## Instructions to follow
Without including any pictures, please copy every entry below exactly.

Transcribed page contents
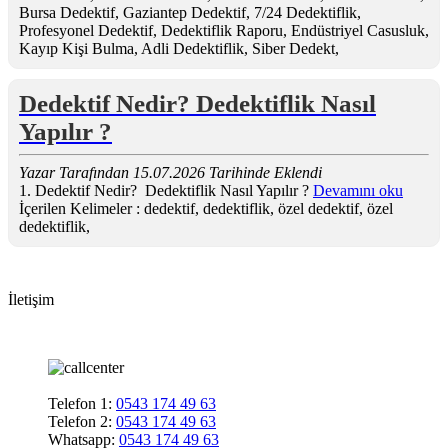
Bursa Dedektif
,
Gaziantep Dedektif
,
7/24 Dedektiflik
,
Profesyonel Dedektif
,
Dedektiflik Raporu
,
Endüstriyel Casusluk
,
Kayıp Kişi Bulma
,
Adli Dedektiflik
,
Siber Dedekt
,
Dedektif Nedir? Dedektiflik Nasıl
Yapılır ?
Yazar Tarafından 15.07.2026 Tarihinde Eklendi
1. Dedektif Nedir? Dedektiflik Nasıl Yapılır ?
Devamını oku
İçerilen Kelimeler :
dedektif
,
dedektiflik
,
özel dedektif
,
özel
dedektiflik
,
İletişim
Telefon 1:
0543 174 49 63
Telefon 2:
0543 174 49 63
Whatsapp:
0543 174 49 63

## Your response
Bursa Dedektif
,
Gaziantep Dedektif
,
7/24 Dedektiflik
,
Profesyonel Dedektif
,
Dedektiflik Raporu
,
Endüstriyel Casusluk
,
Kayıp Kişi Bulma
,
Adli Dedektiflik
,
Siber Dedekt
,
Dedektif Nedir? Dedektiflik Nasıl
Yapılır ?
Yazar Tarafından 15.07.2026 Tarihinde Eklendi
1. Dedektif Nedir? Dedektiflik Nasıl Yapılır ?
Devamını oku
İçerilen Kelimeler :
dedektif
,
dedektiflik
,
özel dedektif
,
özel
dedektiflik
,
İletişim
Telefon 1:
0543 174 49 63
Telefon 2:
0543 174 49 63
Whatsapp:
0543 174 49 63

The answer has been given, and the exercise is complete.